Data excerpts
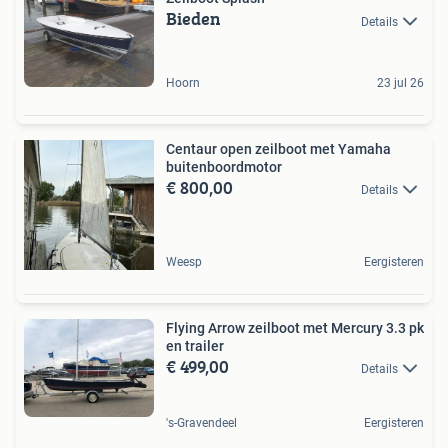
Bieden
Details
Hoorn
23 jul 26
Centaur open zeilboot met Yamaha
buitenboordmotor
€ 800,00
Details
Weesp
Eergisteren
Flying Arrow zeilboot met Mercury 3.3 pk
en trailer
€ 499,00
Details
's-Gravendeel
Eergisteren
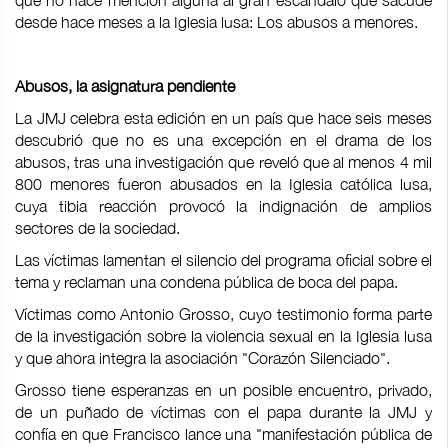
que no hace mención alguna al gran escándalo que sacude
desde hace meses a la Iglesia lusa: Los abusos a menores.
Abusos, la asignatura pendiente
La JMJ celebra esta edición en un país que hace seis meses
descubrió que no es una excepción en el drama de los
abusos, tras una investigación que reveló que al menos 4 mil
800 menores fueron abusados en la Iglesia católica lusa,
cuya tibia reacción provocó la indignación de amplios
sectores de la sociedad.
Las víctimas lamentan el silencio del programa oficial sobre el
tema y reclaman una condena pública de boca del papa.
Víctimas como Antonio Grosso, cuyo testimonio forma parte
de la investigación sobre la violencia sexual en la Iglesia lusa
y que ahora integra la asociación "Corazón Silenciado".
Grosso tiene esperanzas en un posible encuentro, privado,
de un puñado de víctimas con el papa durante la JMJ y
confía en que Francisco lance una "manifestación pública de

■ **What the exercise asks**:
In transcribing the lines above, omit the images and keep all else exact.

■ **Response**:
Bieden
Details
Hoorn
23 jul 26
Centaur open zeilboot met Yamaha
buitenboordmotor
€ 800,00
Details
Weesp
Eergisteren
Flying Arrow zeilboot met Mercury 3.3 pk
en trailer
€ 499,00
Details
's-Gravendeel
Eergisteren
que no hace mención alguna al gran escándalo que sacude
desde hace meses a la Iglesia lusa: Los abusos a menores.
Abusos, la asignatura pendiente
La JMJ celebra esta edición en un país que hace seis meses
descubrió que no es una excepción en el drama de los
abusos, tras una investigación que reveló que al menos 4 mil
800 menores fueron abusados en la Iglesia católica lusa,
cuya tibia reacción provocó la indignación de amplios
sectores de la sociedad.
Las víctimas lamentan el silencio del programa oficial sobre el
tema y reclaman una condena pública de boca del papa.
Víctimas como Antonio Grosso, cuyo testimonio forma parte
de la investigación sobre la violencia sexual en la Iglesia lusa
y que ahora integra la asociación "Corazón Silenciado".
Grosso tiene esperanzas en un posible encuentro, privado,
de un puñado de víctimas con el papa durante la JMJ y
confía en que Francisco lance una "manifestación pública de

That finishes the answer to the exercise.